▶ Problem details
Go through the material and copy every line in which "cookies" appears.

▶ Records for the task
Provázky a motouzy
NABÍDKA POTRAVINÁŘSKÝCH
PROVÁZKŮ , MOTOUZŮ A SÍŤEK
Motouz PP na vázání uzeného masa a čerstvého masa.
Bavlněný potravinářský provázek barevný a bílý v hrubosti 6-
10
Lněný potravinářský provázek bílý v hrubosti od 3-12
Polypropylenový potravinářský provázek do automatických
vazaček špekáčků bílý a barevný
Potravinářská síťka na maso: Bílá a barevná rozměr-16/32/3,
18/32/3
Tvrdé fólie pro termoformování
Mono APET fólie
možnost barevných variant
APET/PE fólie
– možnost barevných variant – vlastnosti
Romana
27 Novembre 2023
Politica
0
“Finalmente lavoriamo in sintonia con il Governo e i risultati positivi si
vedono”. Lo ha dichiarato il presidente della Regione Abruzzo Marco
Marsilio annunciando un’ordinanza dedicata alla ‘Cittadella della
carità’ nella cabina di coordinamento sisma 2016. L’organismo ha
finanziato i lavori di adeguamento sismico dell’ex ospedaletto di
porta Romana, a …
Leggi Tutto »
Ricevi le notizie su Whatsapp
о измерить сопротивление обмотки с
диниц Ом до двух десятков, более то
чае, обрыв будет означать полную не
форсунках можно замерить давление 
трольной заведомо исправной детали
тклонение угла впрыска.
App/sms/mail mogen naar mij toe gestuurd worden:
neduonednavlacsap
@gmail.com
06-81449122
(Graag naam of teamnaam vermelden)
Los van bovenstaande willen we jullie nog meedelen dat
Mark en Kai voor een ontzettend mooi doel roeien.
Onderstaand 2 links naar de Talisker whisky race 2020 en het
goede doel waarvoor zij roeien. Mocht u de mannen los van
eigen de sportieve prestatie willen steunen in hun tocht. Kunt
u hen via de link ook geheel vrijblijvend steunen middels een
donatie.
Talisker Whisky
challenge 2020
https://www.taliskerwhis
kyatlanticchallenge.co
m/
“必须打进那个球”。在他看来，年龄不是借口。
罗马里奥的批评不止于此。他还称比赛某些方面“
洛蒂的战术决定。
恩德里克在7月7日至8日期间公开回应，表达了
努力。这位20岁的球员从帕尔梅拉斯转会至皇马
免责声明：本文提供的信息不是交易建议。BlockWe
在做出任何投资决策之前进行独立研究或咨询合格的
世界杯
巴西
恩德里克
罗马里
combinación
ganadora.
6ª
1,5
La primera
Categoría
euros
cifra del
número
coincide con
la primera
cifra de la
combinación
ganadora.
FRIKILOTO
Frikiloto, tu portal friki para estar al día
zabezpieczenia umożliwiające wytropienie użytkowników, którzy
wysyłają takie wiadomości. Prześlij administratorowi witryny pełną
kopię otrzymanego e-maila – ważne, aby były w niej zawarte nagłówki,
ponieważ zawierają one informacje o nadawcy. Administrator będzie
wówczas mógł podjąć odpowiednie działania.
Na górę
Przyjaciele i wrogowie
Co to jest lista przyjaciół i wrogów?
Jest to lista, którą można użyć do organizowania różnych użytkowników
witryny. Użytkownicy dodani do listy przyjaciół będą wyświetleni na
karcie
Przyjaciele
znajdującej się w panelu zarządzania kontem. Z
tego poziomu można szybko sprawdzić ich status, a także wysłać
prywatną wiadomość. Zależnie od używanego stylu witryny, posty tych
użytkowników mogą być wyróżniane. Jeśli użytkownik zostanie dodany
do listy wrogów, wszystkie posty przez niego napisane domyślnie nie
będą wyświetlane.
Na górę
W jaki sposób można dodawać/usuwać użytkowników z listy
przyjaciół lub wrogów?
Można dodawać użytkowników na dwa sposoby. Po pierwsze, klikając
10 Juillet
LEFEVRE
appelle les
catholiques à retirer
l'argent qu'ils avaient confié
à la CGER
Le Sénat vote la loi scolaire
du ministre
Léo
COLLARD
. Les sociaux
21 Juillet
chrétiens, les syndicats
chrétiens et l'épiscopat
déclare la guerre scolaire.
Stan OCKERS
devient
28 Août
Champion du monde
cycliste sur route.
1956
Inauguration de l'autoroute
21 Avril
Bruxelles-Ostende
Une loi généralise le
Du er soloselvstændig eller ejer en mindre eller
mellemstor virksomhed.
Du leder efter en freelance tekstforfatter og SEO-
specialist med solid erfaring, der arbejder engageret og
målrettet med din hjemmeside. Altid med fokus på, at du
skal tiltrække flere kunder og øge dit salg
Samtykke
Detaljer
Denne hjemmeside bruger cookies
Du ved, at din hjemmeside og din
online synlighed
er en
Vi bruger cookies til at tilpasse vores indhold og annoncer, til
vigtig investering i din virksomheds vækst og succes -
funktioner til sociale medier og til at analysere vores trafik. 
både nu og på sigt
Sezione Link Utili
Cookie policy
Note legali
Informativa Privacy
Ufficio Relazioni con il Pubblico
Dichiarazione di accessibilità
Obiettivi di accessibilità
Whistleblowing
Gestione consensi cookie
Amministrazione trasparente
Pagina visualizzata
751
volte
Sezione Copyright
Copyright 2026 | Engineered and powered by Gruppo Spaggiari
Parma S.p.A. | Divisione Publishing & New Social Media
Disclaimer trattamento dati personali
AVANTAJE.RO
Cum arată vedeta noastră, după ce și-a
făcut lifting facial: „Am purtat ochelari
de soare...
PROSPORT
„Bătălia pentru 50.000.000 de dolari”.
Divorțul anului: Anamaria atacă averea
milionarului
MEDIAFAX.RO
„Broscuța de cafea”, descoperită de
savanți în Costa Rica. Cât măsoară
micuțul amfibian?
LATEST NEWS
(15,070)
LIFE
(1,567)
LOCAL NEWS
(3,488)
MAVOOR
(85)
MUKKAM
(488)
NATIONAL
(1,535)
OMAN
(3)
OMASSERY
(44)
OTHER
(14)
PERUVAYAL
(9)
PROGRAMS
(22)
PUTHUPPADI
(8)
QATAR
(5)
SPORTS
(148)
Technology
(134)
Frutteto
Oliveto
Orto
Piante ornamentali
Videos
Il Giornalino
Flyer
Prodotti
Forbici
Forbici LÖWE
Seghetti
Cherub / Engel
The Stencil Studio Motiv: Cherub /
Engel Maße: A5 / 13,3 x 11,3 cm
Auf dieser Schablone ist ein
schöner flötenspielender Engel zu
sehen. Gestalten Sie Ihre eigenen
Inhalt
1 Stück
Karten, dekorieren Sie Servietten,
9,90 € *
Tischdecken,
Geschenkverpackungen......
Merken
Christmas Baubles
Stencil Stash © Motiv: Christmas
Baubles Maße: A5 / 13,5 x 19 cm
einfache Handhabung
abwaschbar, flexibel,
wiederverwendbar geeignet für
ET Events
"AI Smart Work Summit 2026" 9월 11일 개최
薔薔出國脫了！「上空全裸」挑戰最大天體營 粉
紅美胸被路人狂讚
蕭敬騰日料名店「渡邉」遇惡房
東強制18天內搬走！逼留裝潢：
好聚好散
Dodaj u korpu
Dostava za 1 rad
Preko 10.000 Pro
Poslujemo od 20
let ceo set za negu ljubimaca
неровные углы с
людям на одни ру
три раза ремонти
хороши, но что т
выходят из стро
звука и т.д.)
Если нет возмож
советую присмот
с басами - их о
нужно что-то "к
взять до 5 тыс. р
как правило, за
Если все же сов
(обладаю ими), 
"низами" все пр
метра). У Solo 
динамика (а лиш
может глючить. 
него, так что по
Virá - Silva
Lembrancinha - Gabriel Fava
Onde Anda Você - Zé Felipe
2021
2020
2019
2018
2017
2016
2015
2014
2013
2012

▶ Reply
Denne hjemmeside bruger cookies
Vi bruger cookies til at tilpasse vores indhold og annoncer, til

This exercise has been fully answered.